- Education: Harvard University (B.A., 1968) Stanford University (Ph.D., 1973)
- Occupation: Computer Scientist
- Known for: Research on combinatorial algorithms, graph algorithms, and data structures
- Spouse: Patricia Anne Acquaviva ​ ​(m. 1971)​

= Harold N. Gabow =

American computer scientist

Harold N. Gabow is a computer scientist known for research on combinatorial algorithms, graph algorithms and data structures. He is a Professor Emeritus at the University of Colorado Boulder, and founding Editor-in-Chief of ACM Transactions on Algorithms.

==Education and career==
Gabow graduated from Martin Van Buren High School, where he was mentored by Ira Ewen. He graduated summa cum laude from Harvard University in 1968, with a bachelor's degree in mathematics. He completed his Ph.D. in computer science in 1973 at Stanford University; his dissertation, Implementations of algorithms for maximum matching on nonbipartite graphs, was supervised by Harold S. Stone.

After working as an instructor at the University of Pennsylvania for a year, he joined the University of Colorado Boulder faculty in 1973 as an Assistant Professor of Computer Science, becoming Associate Professor in 1979, Full Professor in 1986, Professor Emeritus in 2008.

Gabow was the founding Editor-in-Chief of ACM Transactions on Algorithms (TALG), which published its first issue in 2005, after the mass resignation of the editorial board of its predecessor, Elsevier's Journal of Algorithms. He stepped down as Editor-in-Chief on his retirement in 2008.

== Selected publications ==
"A linear-time algorithm for a special case of disjoint set union," H.N. Gabow and R.E. Tarjan, Journal of Computer and System Sciences 30, 2, 1985, 209-221.

"Scaling algorithms for network problems," H.N. Gabow, Journal of Computer and System Sciences 31, 2, 1985, 148-168.

"Faster scaling algorithms for general graph matching problems," H.N. Gabow and R.E. Tarjan, Journal of the ACM 38, 4, 1991, 815-853.

"A matroid approach to finding edge connectivity and packing arborescences," H.N. Gabow, Journal of Computer and System Sciences 50, 2, 1995, 259-273.

"Path-based depth-first search for strong and biconnected components," H.N. Gabow, Information Processing Letters 74, 2000, 107-114.

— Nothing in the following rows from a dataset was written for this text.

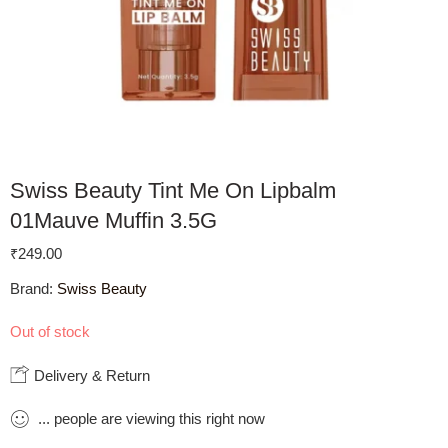
Swiss Beauty Tint Me On Lipbalm
01Mauve Muffin 3.5G
₹
249.00
Brand:
Swiss Beauty
Out of stock
Delivery & Return
...
people
are viewing this right now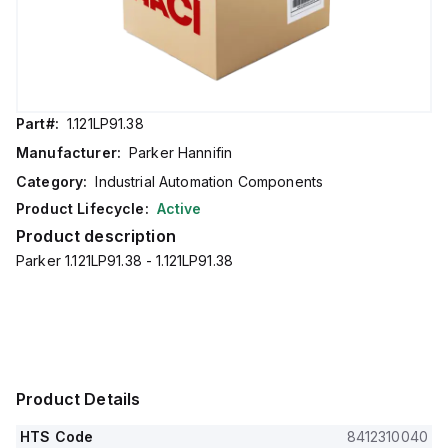
Part#:
1.121LP91.38
Manufacturer:
Parker Hannifin
Category:
Industrial Automation Components
Product Lifecycle:
Active
Product description
Parker 1.121LP91.38 - 1.121LP91.38
Product Details
HTS Code
8412310040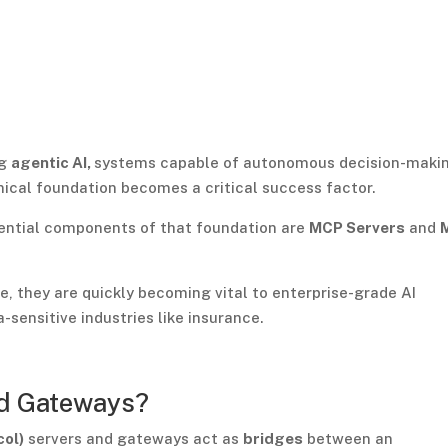
ng
agentic AI,
systems capable of autonomous decision-maki
nical foundation becomes a critical success factor.
ential components of that foundation are
MCP Servers
and
re, they are quickly becoming vital to enterprise-grade AI
-sensitive industries like insurance.
d Gateways?
col)
servers and gateways act as
bridges
between an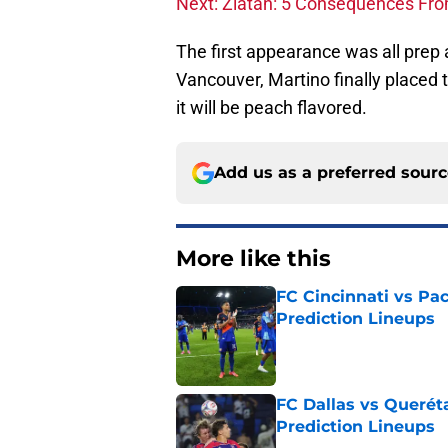
Next: Zlatan: 5 Consequences Fro
The first appearance was all prep
Vancouver, Martino finally placed t
it will be peach flavored.
Add us as a preferred sour
More like this
FC Cincinnati vs Pa
Prediction Lineups
Published by on Invalid Dat
FC Dallas vs Queréta
Prediction Lineups
Published by on Invalid Dat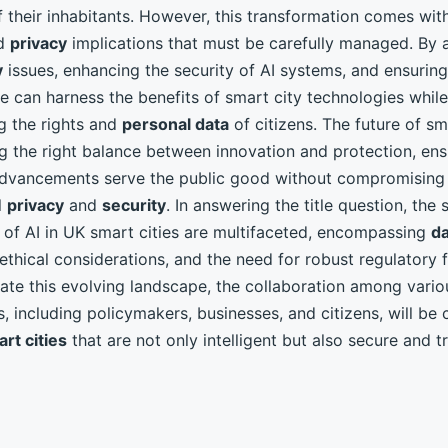
 their inhabitants. However, this transformation comes with
d
privacy
implications that must be carefully managed. By 
y
issues, enhancing the security of AI systems, and ensuring
e can harness the benefits of smart city technologies while
g the rights and
personal data
of citizens. The future of sm
ing the right balance between innovation and protection, ens
 advancements serve the public good without compromising
l
privacy
and
security
. In answering the title question, the 
s of AI in UK smart cities are multifaceted, encompassing
da
 ethical considerations, and the need for robust regulatory
ate this evolving landscape, the collaboration among vario
, including policymakers, businesses, and citizens, will be c
rt cities
that are not only intelligent but also secure and t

"The weighted matching approach to maximum cardinality matching," H.N. Gabow, Fundamenta Informaticae (Elegant Structures in Computation:To Andrzej Ehrenfeucht on His 85th Birthday 154, 1-4, 2017, 109-130.

"Data structures for weighted matching and extensions to b-matching and f-factors," H.N. Gabow, ACM Transactions on Algorithms14, 3, 2018, Article 39, 80 pages.

"Maximum cardinality f-matching in time O(n^{2/3}m)," H.N. Gabow, ACM Transactions on Algorithms 21, 1, 2025, Article 9, 28 pages.

==Recognition==
Gabow was named as an ACM Fellow in 2002, "for contributions to efficient algorithms to flows, connectivity and matching". With co-authors M. Goemans, E. Tardos and D. Williamson he won the 2009 Glover-Klingman Prize for best paper of the year in Networks: An International Journal. He was awarded the SIGACT Distinguished Service Prize in 2010.

==Personal life==
Gabow is married to physician and healthcare executive Patricia A. Gabow.